8.11.2011

So maybe I thought it was Mothra

 
Adventuring rule #18:  Know your fears, so you can run away from them. 

     Here's a little known word fact for you. Phobia doesn't refer simply to a specific fear. It refers to an irrational fear. When one hears a mention of something called mottephobia, that suffix should flip a switch in the brain to indicate the explanation is going to be a little odd. The subject of this fear knows it is not sensible, not logical and somewhat immature to be held fast by this feeling. That knowledge does nothing to stop the sense of overwhelming helplessness and dread when faced with the cause of the fear: a moth, or even a butterfly. Please, laugh now and get it out of your system, because my panic is not something I can control.

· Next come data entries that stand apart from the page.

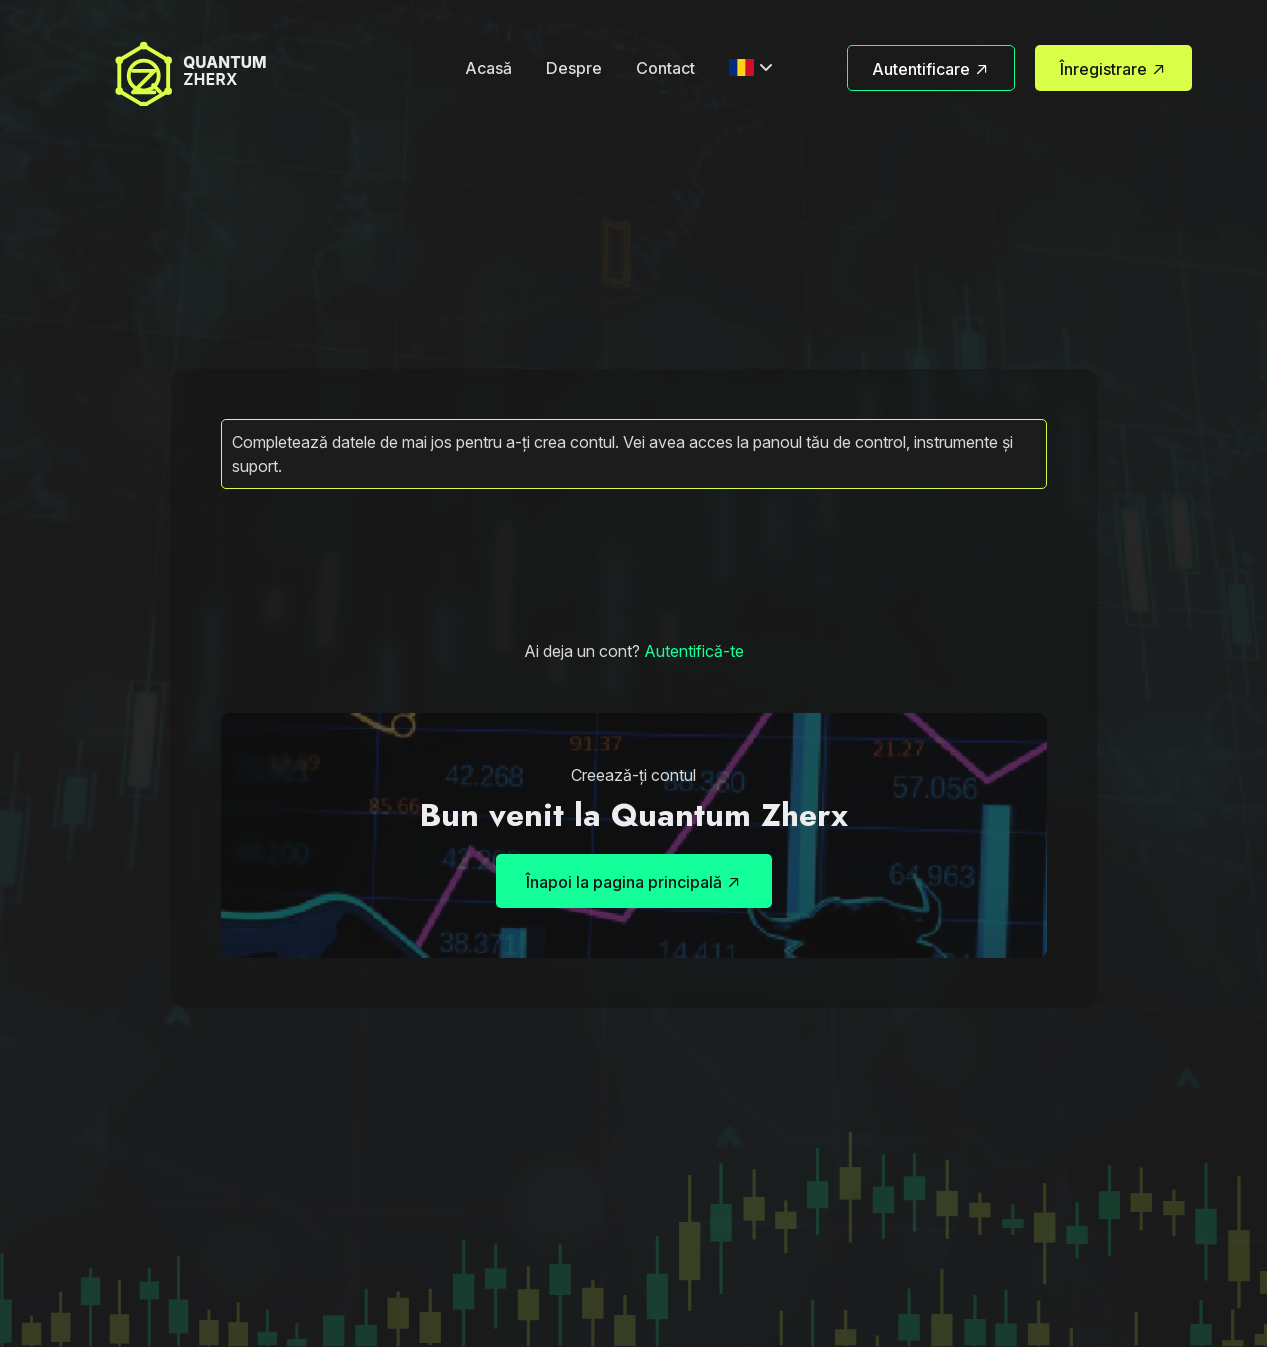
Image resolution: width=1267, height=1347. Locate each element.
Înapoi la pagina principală (634, 883)
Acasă (488, 68)
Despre (574, 68)
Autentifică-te (694, 651)
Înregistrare (1113, 70)
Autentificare (931, 70)
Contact (665, 68)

     I was alone in my apartment in Salzburg, fresh off the bus from the train station (hauptbanhof, for the uninitiated) and was reaching for my laptop to upload photos from my weekend in Vienna. The movement snapped the long thread of a spiderweb, leading to a little spider effer in the corner which madly scrambled to remake its web. I bolted to the other side of my bedroom, barely brushing the long lace curtain covering the window. That's when the demon emerged. A brown moth the size of a silver dollar fluttered out and landed on the curtain. I dropped my laptop, screamed and ran out of the room. 

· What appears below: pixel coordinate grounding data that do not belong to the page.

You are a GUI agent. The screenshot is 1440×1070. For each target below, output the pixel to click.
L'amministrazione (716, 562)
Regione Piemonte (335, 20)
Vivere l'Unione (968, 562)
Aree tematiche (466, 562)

     It took a series of yoga breathing in child's pose to calm myself enough to assess the situation. A demon creature had taken over my bedroom, I couldn't sleep in there until I knew it was gone and there was no one to catch and release it for me. Part of my mind was begging to alert my landlords, but it was late on a quiet Sunday afternoon and we did not share enough language for me to relate the situation to them. I had to do this myself. With minimal screaming. There was no need to attract the police. Unless they would take care of the moth? No. 

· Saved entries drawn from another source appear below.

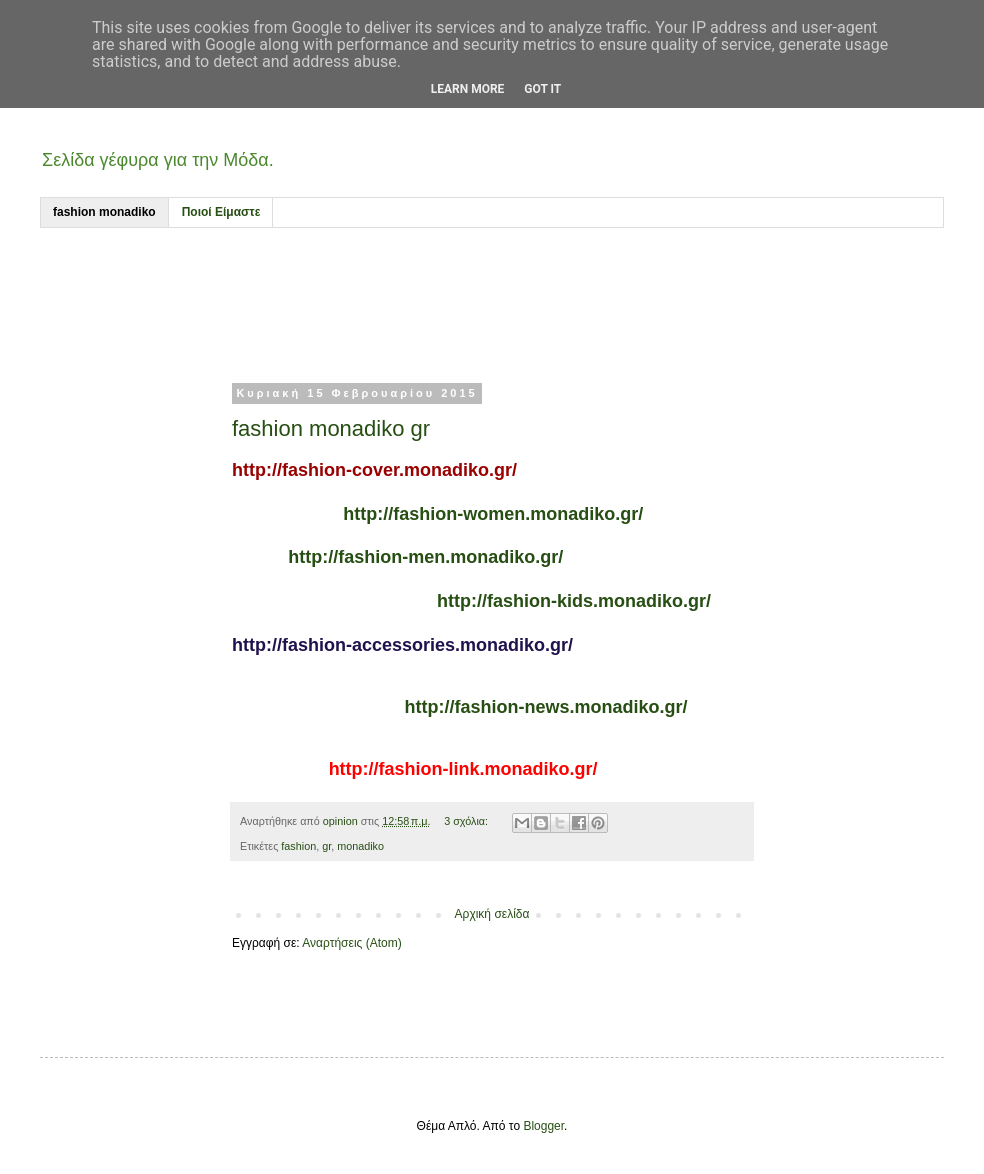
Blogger (543, 1126)
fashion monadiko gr (331, 428)
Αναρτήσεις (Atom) (351, 943)
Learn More (468, 89)
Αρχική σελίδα (492, 914)
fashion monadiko (104, 212)
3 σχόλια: (467, 821)
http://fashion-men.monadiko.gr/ (425, 557)
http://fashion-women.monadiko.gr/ (493, 514)
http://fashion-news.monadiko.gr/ (546, 707)
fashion (298, 846)
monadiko (360, 846)
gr (326, 846)
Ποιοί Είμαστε (221, 212)
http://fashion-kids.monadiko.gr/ (574, 601)
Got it (542, 89)
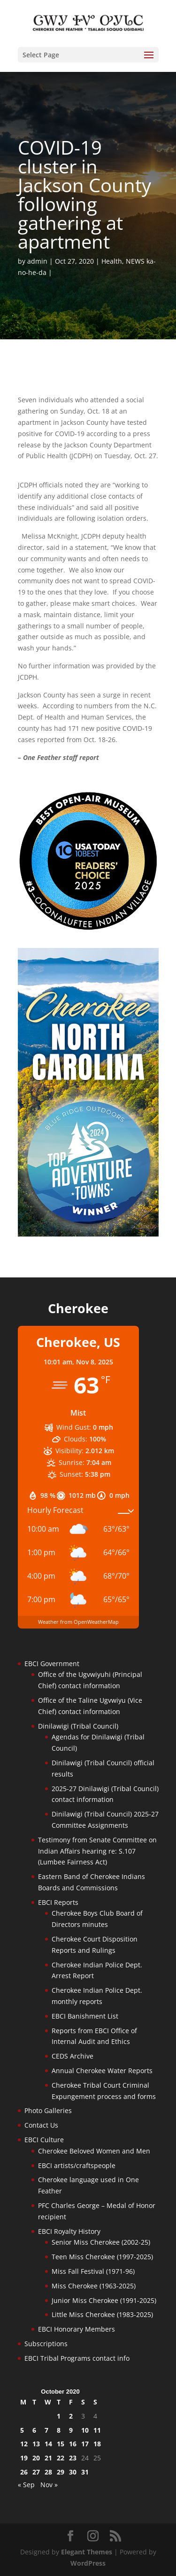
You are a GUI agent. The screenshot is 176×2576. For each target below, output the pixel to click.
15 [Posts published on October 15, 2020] (60, 2443)
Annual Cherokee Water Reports (102, 2070)
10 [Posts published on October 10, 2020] (85, 2430)
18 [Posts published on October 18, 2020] (97, 2443)
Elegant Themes (86, 2551)
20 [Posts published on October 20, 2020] (36, 2457)
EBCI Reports (58, 1902)
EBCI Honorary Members (76, 2329)
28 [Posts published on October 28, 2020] (48, 2471)
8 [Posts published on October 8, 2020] (59, 2430)
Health (111, 261)
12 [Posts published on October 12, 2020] (24, 2443)
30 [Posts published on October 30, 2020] (73, 2471)
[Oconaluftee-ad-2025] (88, 928)
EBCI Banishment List (85, 2016)
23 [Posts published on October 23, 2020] (73, 2457)
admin (37, 261)
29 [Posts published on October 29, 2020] (60, 2471)
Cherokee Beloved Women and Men (94, 2150)
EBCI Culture (44, 2139)
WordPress (88, 2563)
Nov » (49, 2484)
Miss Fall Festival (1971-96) (93, 2271)
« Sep (26, 2484)
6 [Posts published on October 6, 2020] (34, 2430)
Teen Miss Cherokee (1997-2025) (102, 2256)
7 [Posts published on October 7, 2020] (46, 2430)
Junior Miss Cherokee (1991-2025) (104, 2300)
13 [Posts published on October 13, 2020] (36, 2443)
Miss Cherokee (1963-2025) (94, 2285)
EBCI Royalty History (69, 2231)
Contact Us (41, 2125)
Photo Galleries (48, 2110)
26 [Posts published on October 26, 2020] (24, 2471)
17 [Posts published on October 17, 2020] (85, 2443)
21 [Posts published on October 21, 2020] (48, 2457)
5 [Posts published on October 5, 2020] (22, 2430)
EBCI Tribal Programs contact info (77, 2358)
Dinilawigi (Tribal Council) (78, 1726)
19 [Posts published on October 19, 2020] (24, 2457)
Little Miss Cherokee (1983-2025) (102, 2314)
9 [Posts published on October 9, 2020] (71, 2430)
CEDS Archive (72, 2055)
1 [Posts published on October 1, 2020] (59, 2416)
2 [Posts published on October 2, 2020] (71, 2416)
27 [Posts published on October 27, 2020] (36, 2471)
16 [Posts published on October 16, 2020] (73, 2443)
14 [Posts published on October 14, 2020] (48, 2443)
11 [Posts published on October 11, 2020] (97, 2430)
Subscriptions (46, 2343)
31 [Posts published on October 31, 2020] (85, 2471)
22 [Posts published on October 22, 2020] (60, 2457)
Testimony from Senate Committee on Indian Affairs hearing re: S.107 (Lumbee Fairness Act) (97, 1851)
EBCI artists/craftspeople (76, 2165)
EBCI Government (51, 1663)
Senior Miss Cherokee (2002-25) (101, 2242)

     I formed a plan. If I opened a window in the living room, then took a glass from the kitchen and trapped the demon inside, I could release it outside into the growing dusk. The immediate problem was getting close enough to the moth to trap it. Glass in hand, it took a good twenty minutes of pep talks to inch my way to wall and cover the demon. The next problem was how to wedge a slip of paper between the wall and glass to transport the beastie to the open window. Standard printer paper caught on the texture of the curtain and crumpled before it completely covered the mouth of the glass. To make matters worse, moth-demon chose this moment to notice his prison for the first time. His frantic flitting triggered the panic in my chest and I screamed as hot tears fell. 

     This was true fear. I couldn't breathe. I was frozen, because leaving the wall meant releasing the beast. My salvation rested in a nearby towel, just enough to cover the glass and block the creature from view. I grabbed a handful of glassy tourist brochures and slowly worked them into place. Finally the demon was completely trapped and portable. I snatched up the whole bundle and chucked it out the open window, unable to keep to my plan of a calm release. The window was slammed closed and I dropped to the floor to let the tears and emotions drain out of me. 

     That's when I remembered the spider. I peered around the nightstand where he had made his web. There wasn't anything left in me to kill the tiny effer. I left him there and fell asleep on the other side of the bed.